━━ Material shown ━━

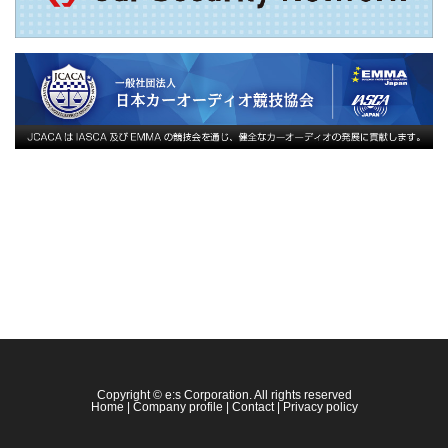
Copyright © e:s Corporation. All rights reserved
Home
|
Company profile
|
Contact
|
Privacy policy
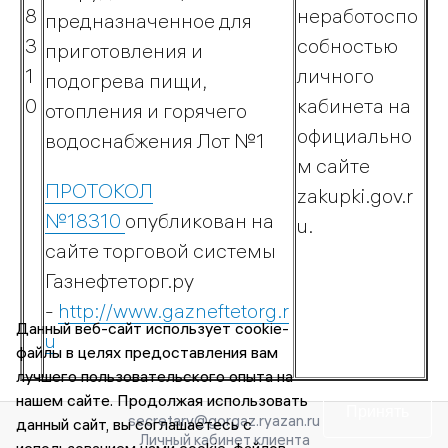
8
неработоспо
предназначенное для
3
собностью
приготовления и
1
личного
подогрева пищи,
0
кабинета на
отопления и горячего
официально
водоснабжения Лот №1
м сайте
ПРОТОКОЛ
zakupki.gov.r
№18310
опубликован на
u.
сайте торговой системы
Газнефтеторг.ру
-
http://www.gazneftetorg.r
Данный веб-сайт использует cookie-
u
файлы в целях предоставления вам
лучшего пользовательского опыта на
нашем сайте. Продолжая использовать
Принять
secretary@gorgaz.ryazan.ru
данный сайт, вы соглашаетесь с
Личный кабинет клиента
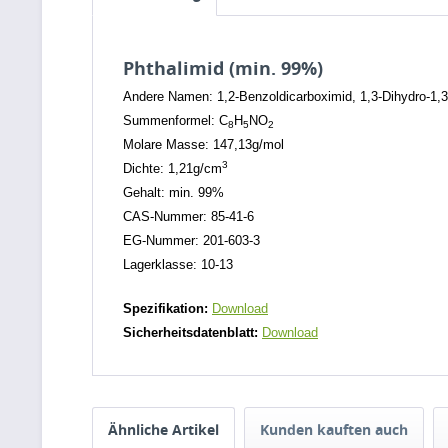
Phthalimid (min. 99%)
Andere Namen: 1,2-Benzoldicarboximid, 1,3-Dihydro-1,3
Summenformel: C
H
NO
8
5
2
Molare Masse: 147,13g/mol
3
Dichte: 1,21g/cm
Gehalt: min. 99%
CAS-Nummer: 85-41-6
EG-Nummer: 201-603-3
Lagerklasse: 10-13
Spezifikation:
Download
Sicherheitsdatenblatt:
Download
Ähnliche Artikel
Kunden kauften auch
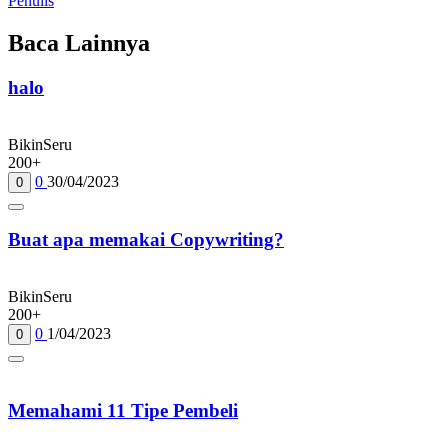
Penulis
Baca Lainnya
halo
BikinSeru
200+
0
30/04/2023
0
Buat apa memakai Copywriting?
BikinSeru
200+
0
1/04/2023
0
Memahami 11 Tipe Pembeli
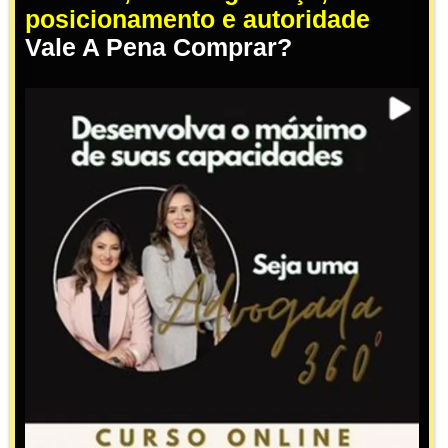
posicionamento e autoridade
,
Vale A Pena Comprar?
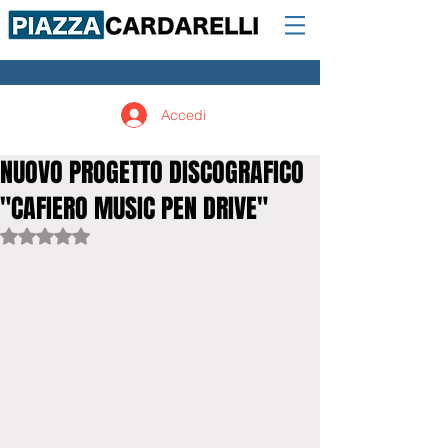
Accedi
NUOVO PROGETTO DISCOGRAFICO
"CAFIERO MUSIC PEN DRIVE"
Valutazione NaN stelle su 5.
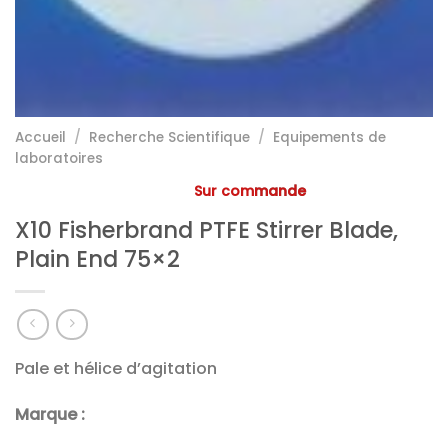
Accueil
/
Recherche Scientifique
/
Equipements de
laboratoires
Sur commande
X10 Fisherbrand PTFE Stirrer Blade,
Plain End 75×2
Pale et hélice d’agitation
Marque :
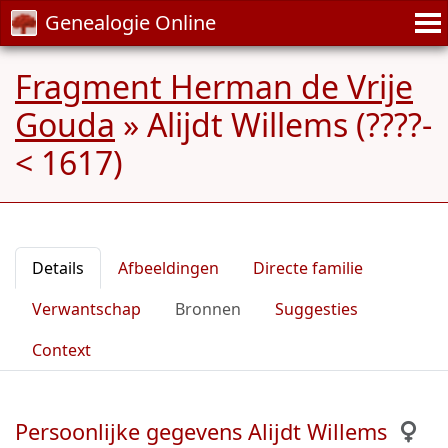
Genealogie Online
Fragment Herman de Vrije
Gouda
»
Alijdt Willems (????-
< 1617)
Details
Afbeeldingen
Directe familie
Verwantschap
Bronnen
Suggesties
Context
Persoonlijke gegevens Alijdt Willems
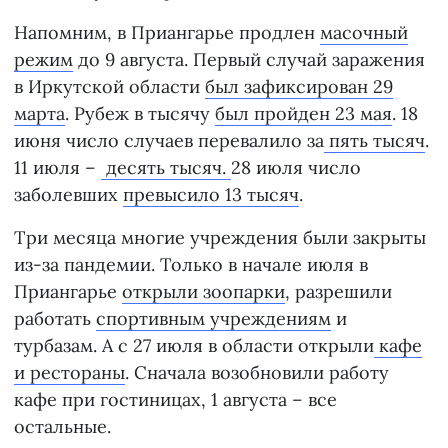
Напомним, в Приангарье продлен
масочный
режим
до 9 августа. Первый случай заражения
в Иркутской области
был зафиксирован 29
марта
. Рубеж в тысячу
был пройден 23 мая
. 18
июня число случаев перевалило за
пять тысяч
.
11 июля –
десять тысяч.
28 июля число
заболевших
превысило 13 тысяч
.
Три месяца многие учреждения были закрыты
из-за пандемии. Только в начале июля в
Приангарье
открыли зоопарки
, разрешили
работать
спортивным учреждениям
и
турбазам. А с 27 июля в области открыли
кафе
и рестораны
. Сначала возобновили работу
кафе при гостиницах, 1 августа – все
остальные.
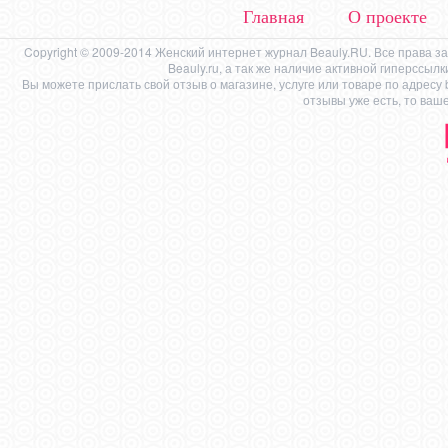
Главная
О проекте
Copyright © 2009-2014 Женский интернет журнал Beauly.RU. Все права 
Beauly.ru, а так же наличие активной гиперссыл
Вы можете прислать свой отзыв о магазине, услуге или товаре по адресу
отзывы уже есть, то ваш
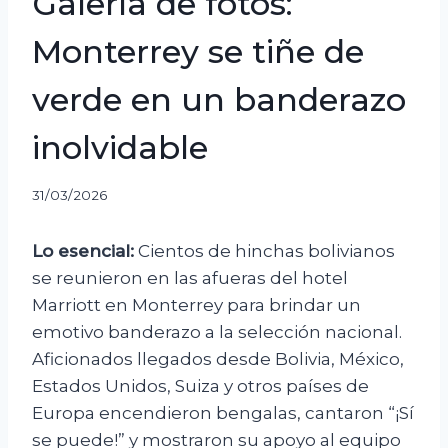
Galería de fotos:
Monterrey se tiñe de
verde en un banderazo
inolvidable
31/03/2026
Lo esencial:
Cientos de hinchas bolivianos
se reunieron en las afueras del hotel
Marriott en Monterrey para brindar un
emotivo banderazo a la selección nacional.
Aficionados llegados desde Bolivia, México,
Estados Unidos, Suiza y otros países de
Europa encendieron bengalas, cantaron “¡Sí
se puede!” y mostraron su apoyo al equipo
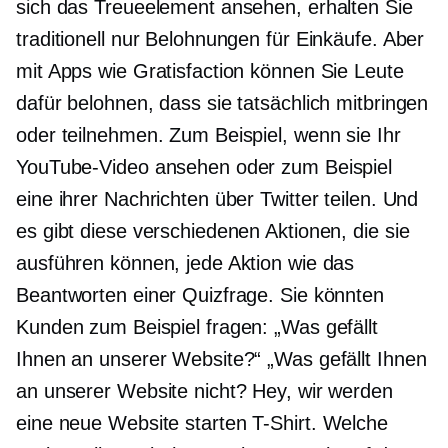
sich das Treueelement ansehen, erhalten Sie
traditionell nur Belohnungen für Einkäufe. Aber
mit Apps wie Gratisfaction können Sie Leute
dafür belohnen, dass sie tatsächlich mitbringen
oder teilnehmen. Zum Beispiel, wenn sie Ihr
YouTube-Video ansehen oder zum Beispiel
eine ihrer Nachrichten über Twitter teilen. Und
es gibt diese verschiedenen Aktionen, die sie
ausführen können, jede Aktion wie das
Beantworten einer Quizfrage. Sie könnten
Kunden zum Beispiel fragen: „Was gefällt
Ihnen an unserer Website?“ „Was gefällt Ihnen
an unserer Website nicht? Hey, wir werden
eine neue Website starten
T-Shirt.
Welche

━━━

Search the entries above for the string "открыли", and report each line where it occurs.

открыли зоопарки
турбазам. А с 27 июля в области открыли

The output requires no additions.